Bartlett Giamatti, musician Cole Porter, Dr. Its alums include former Yale President A. "Its reputation is that it's more serious and literary than Bones was," Hughes said. Scroll and Key was established in 1841 by 13 students who were angry they had not been tapped for Skull and Bones. You can't help but notice this "Moorish-inspired Beaux-Arts building," as our NHPT brochure described it. Then Hughes led us to the corner of College and Wall streets, where sits Scroll and Key.
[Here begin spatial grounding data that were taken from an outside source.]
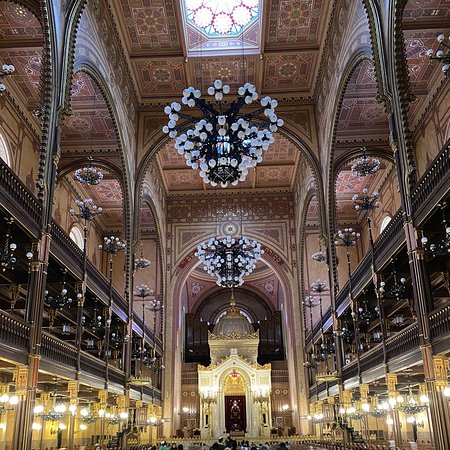 This screenshot has height=450, width=450. Find the location of `entrance`. entrance is located at coordinates (379, 434). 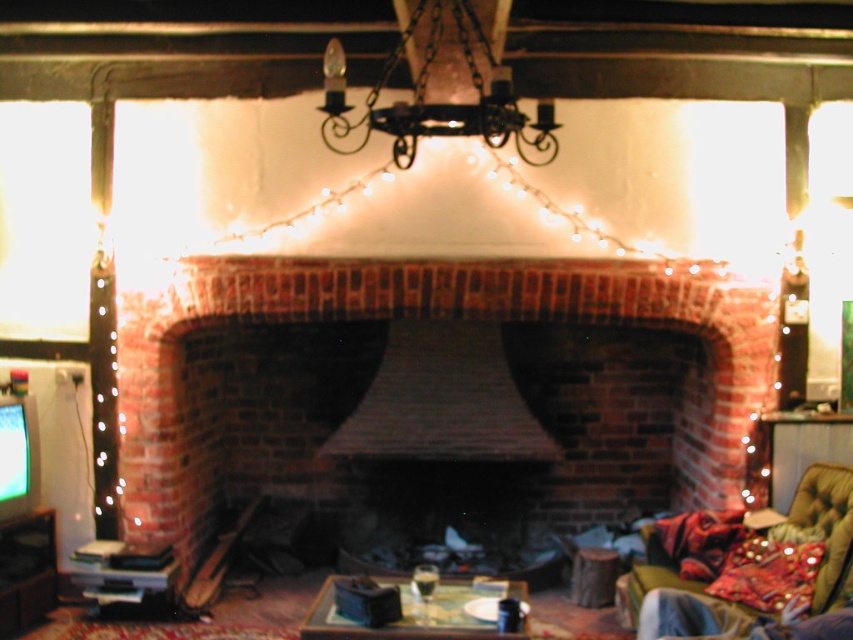 Question: Which of these objects is positioned farthest from the matte black television at left?

Choices:
 (A) matte glass tray at center
 (B) brick fireplace at center
 (C) velvet green couch at lower right
 (D) black wrought iron chandelier at upper center

Answer: (C)

Question: Does brick fireplace at center lie behind matte black television at left?

Choices:
 (A) no
 (B) yes

Answer: (B)

Question: Which point is farther from the camera taking this photo?

Choices:
 (A) (471, 272)
 (B) (834, 566)
 (C) (413, 8)
 (D) (316, 624)

Answer: (A)

Question: Does brick fireplace at center appear on the right side of black wrought iron chandelier at upper center?

Choices:
 (A) no
 (B) yes

Answer: (B)

Question: Is brick fireplace at center below matte glass tray at center?

Choices:
 (A) yes
 (B) no

Answer: (B)

Question: Among these points, which one is nearest to the camera?

Choices:
 (A) (665, 582)
 (B) (219, 333)
 (C) (22, 515)
 (D) (402, 589)

Answer: (D) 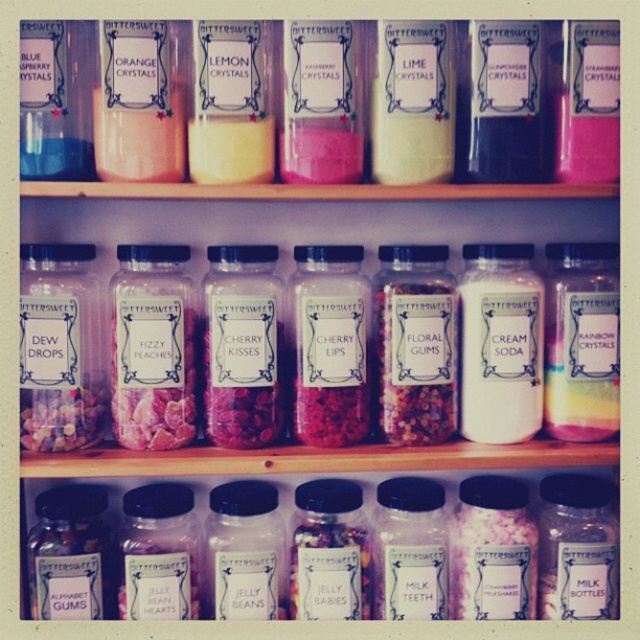 Who is shorter, white matte cream soda at center right or matte glass jar of cherry kisses at center?

matte glass jar of cherry kisses at center

In the scene shown: Is white matte cream soda at center right to the left of matte glass jar of cherry kisses at center from the viewer's perspective?

No, white matte cream soda at center right is not to the left of matte glass jar of cherry kisses at center.

Is point (468, 304) less distant than point (275, 308)?

No, (468, 304) is behind (275, 308).

At what (x,y) coordinates should I click in order to perform the action: click on white matte cream soda at center right. Please return your answer as a coordinate pair (x, y). Looking at the image, I should click on (500, 342).

Is orange crystals at center closer to camera compared to translucent plastic jelly beans at center?

That is True.

Is orange crystals at center above translucent plastic jelly beans at center?

Correct, orange crystals at center is located above translucent plastic jelly beans at center.

Find the location of a particular element. The height and width of the screenshot is (640, 640). orange crystals at center is located at coordinates (140, 100).

Does yellow crystals at center have a greater height compared to white matte lime crystals at center?

No, yellow crystals at center is not taller than white matte lime crystals at center.

Between yellow crystals at center and white matte lime crystals at center, which one is positioned higher?

white matte lime crystals at center is higher up.

Which is in front, point (246, 156) or point (444, 113)?

Positioned in front is point (246, 156).

The image size is (640, 640). Identify the location of yellow crystals at center. (230, 102). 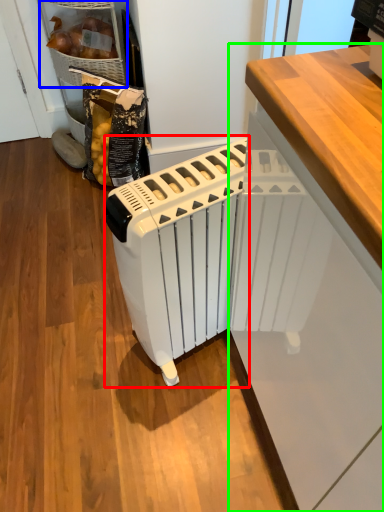 Question: Which object is positioned closest to home appliance (highlighted by a red box)? Select from cabinetry (highlighted by a blue box) and cabinetry (highlighted by a green box).

Choices:
 (A) cabinetry
 (B) cabinetry

Answer: (B) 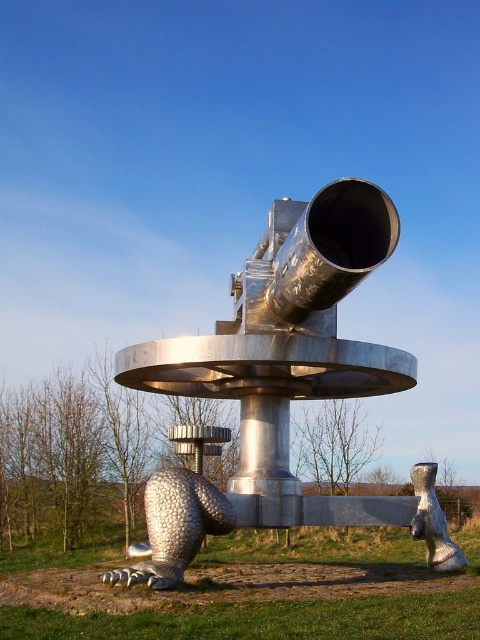 Does metallic silver telescope at center appear under silver textured bear at lower left?

No, metallic silver telescope at center is not below silver textured bear at lower left.

Who is lower down, metallic silver telescope at center or silver textured bear at lower left?

silver textured bear at lower left is below.

What are the coordinates of `metallic silver telescope at center` in the screenshot? It's located at (282, 385). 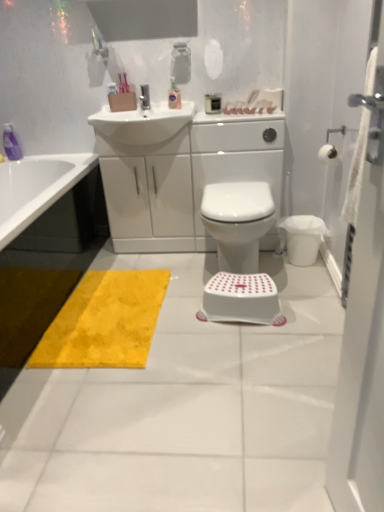 You are a GUI agent. You are given a task and a screenshot of the screen. Output one action in this format:
    pyautogui.click(x=<x>, y=<y>)
    Task: Click on the empty space that is ontop of white plastic step stool at center (from a real-world perspective)
    
    Given the screenshot: What is the action you would take?
    pyautogui.click(x=237, y=283) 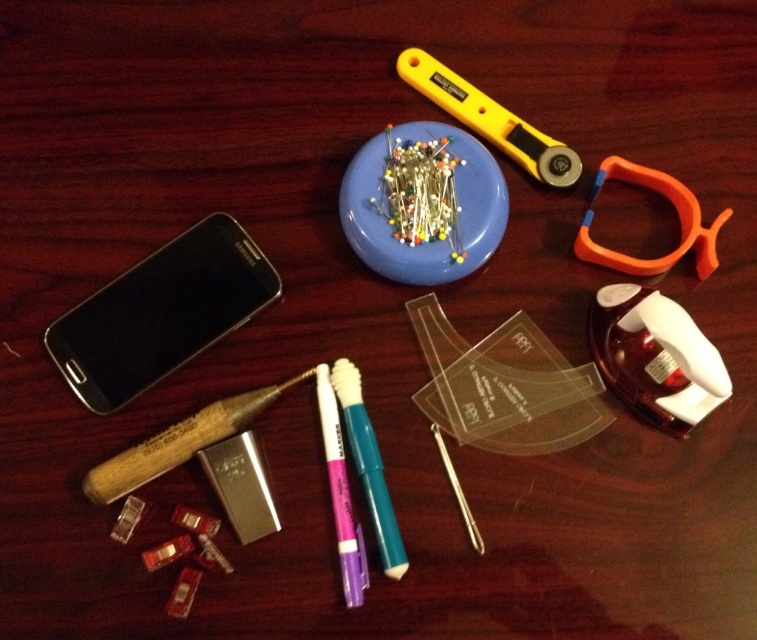 You are organizing a craft kit and need to place the blue plastic plate at center and orange plastic scissors at upper right into a storage box. The box has a height limit of 10 cm. Can both items fit vertically without exceeding the height limit?

The blue plastic plate at center is much taller than the orange plastic scissors at upper right. If the blue plastic plate at center exceeds 10 cm in height, it would not fit, but if it is under 10 cm, both can fit. However, since the exact height isn

You are standing at the origin point in the image. Which of the two points, point (684, 244) or point (321, 381), is closer to you?

Point (684, 244) is closer to you because it is in front of point (321, 381).

You are organizing the sewing tools on the dark wooden surface. You need to place the wooden handle tool at lower left and the orange plastic scissors at upper right. Which object is closer to you when viewed from above?

The wooden handle tool at lower left is closer to you because it is in front of the orange plastic scissors at upper right. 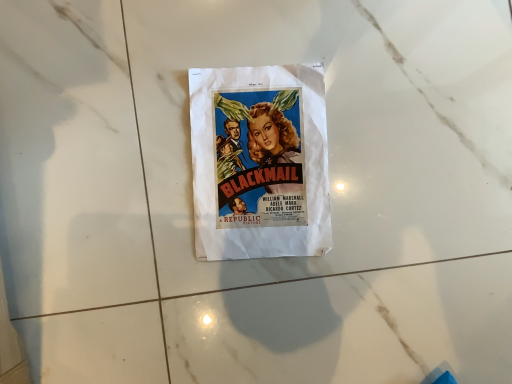 The height and width of the screenshot is (384, 512). Describe the element at coordinates (260, 162) in the screenshot. I see `matte paper poster at center` at that location.

Find the location of a particular element. matte paper poster at center is located at coordinates (260, 162).

Locate an element on the screen. This screenshot has height=384, width=512. matte paper poster at center is located at coordinates (260, 162). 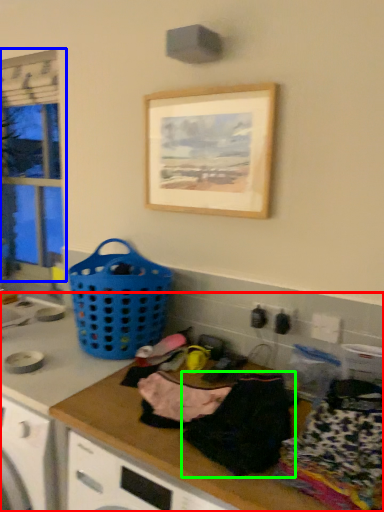 Question: Which is nearer to the counter top (highlighted by a red box)? window (highlighted by a blue box) or clothing (highlighted by a green box).

Choices:
 (A) window
 (B) clothing

Answer: (B) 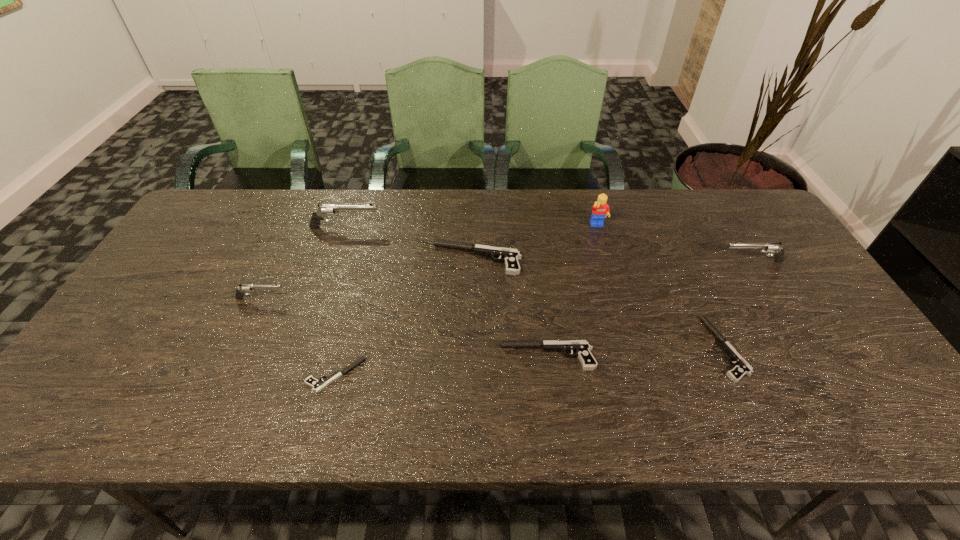 Locate an element on the screen. The width and height of the screenshot is (960, 540). the tallest object is located at coordinates (600, 210).

Where is `the sixth object from left to right`? The width and height of the screenshot is (960, 540). the sixth object from left to right is located at coordinates (600, 210).

Find the location of `the farthest pistol`. the farthest pistol is located at coordinates (324, 210).

I want to click on the biggest silver pistol, so click(x=324, y=210).

You are a GUI agent. You are given a task and a screenshot of the screen. Output one action in this format:
    pyautogui.click(x=<x>, y=<y>)
    Task: Click on the second nearest silver pistol
    
    Given the screenshot: What is the action you would take?
    pyautogui.click(x=774, y=248)

At what (x,y) coordinates should I click in order to perform the action: click on the second tallest pistol. Please return your answer as a coordinate pair (x, y). Looking at the image, I should click on (774, 248).

Locate an element on the screen. This screenshot has height=540, width=960. the fifth farthest object is located at coordinates pos(240,291).

You are a GUI agent. You are given a task and a screenshot of the screen. Output one action in this format:
    pyautogui.click(x=<x>, y=<y>)
    Task: Click on the fifth shortest object
    
    Given the screenshot: What is the action you would take?
    pyautogui.click(x=240, y=291)

I want to click on the farthest black pistol, so click(509, 256).

Where is `the fourth shortest object`? The image size is (960, 540). the fourth shortest object is located at coordinates (509, 256). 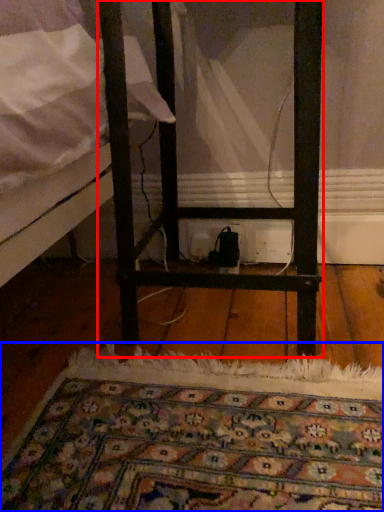 Question: Which point is closer to the camera, furniture (highlighted by a red box) or mat (highlighted by a blue box)?

Choices:
 (A) furniture
 (B) mat

Answer: (B) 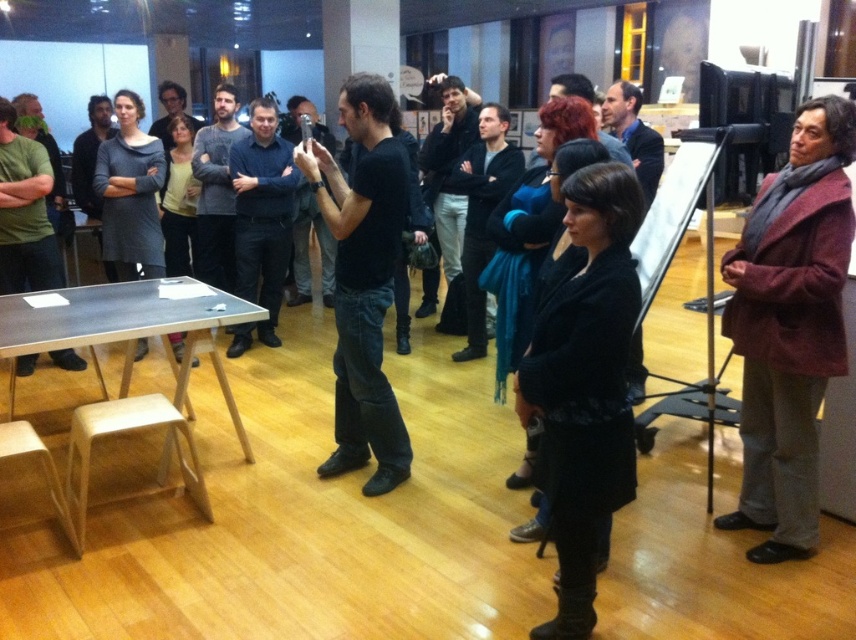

When a member of that society dies, Hughes told us, the other members then in the tomb break the drinking glass of that person. The other two are Skull and Bones and Wolf's Head.įounded in 1863, Book and Snake's alumni include Kathleen Cleaver, a founder of the Black Panthers. The society's headquarters is surrounded by a black, spiked fence adorned with metal serpents.īook and Snake, Hughes noted, is one of "The Big Three" of the societies. Our first stop was at Book and Snake, a tall, white-columned edifice across from the gateway to Grove Street Cemetery. Hughes also informed us that the societies are not officially part of Yale. But in the '60s or '70s, when the societies began to be seen as 'elitist, snobby and exclusive,' people started keeping their names out of the papers," he said. "The names of the taps (new members) were published in the New York Times. He acknowledged membership rolls used to be even more public than they are now. "I tend to prefer 'senior.' They're not all that secretive, at least in terms of membership."

skull and bones rituals

"There is a debate over whether to call them 'senior societies' or 'secret societies,'" Hughes noted. The underground societies have no permanent buildings, unlike the groups with the "tombs." The undergrounds tend to go in and out of existence, unlike the much more established societies that have that physical permanence. That doesn't literally mean it was underground, he explained. Hughes disclosed to us that while at Yale he joined an "underground" society.

skull and bones rituals

He was appropriately dressed in a Yale hat, blue tie, blue sportcoat and brown khakis. We, too, had our share of rituals (which I cannot reveal here), but we lived in a basic house and our customs didn't come anywhere close to the pomp and circumstance surrounding Yale's societies.īrian Hughes, Yale class of 2000, led our tour group. Like many college alumni of a certain era, I joined a Greek fraternity, Phi Kappa Tau, at my palace of higher learning, Lafayette College. That's the only society with windows, so it's not a "tomb." Not surprisingly, it wasn't the Skull and Bones membership that had said "Come on in!" It was representatives of Elihu, the historic house at 175 Elm St. In order to be included on the tour, I had to agree beforehand to a strict rule: absolutely no photos could be taken by our photographer inside the one building where the tour-goers were being allowed.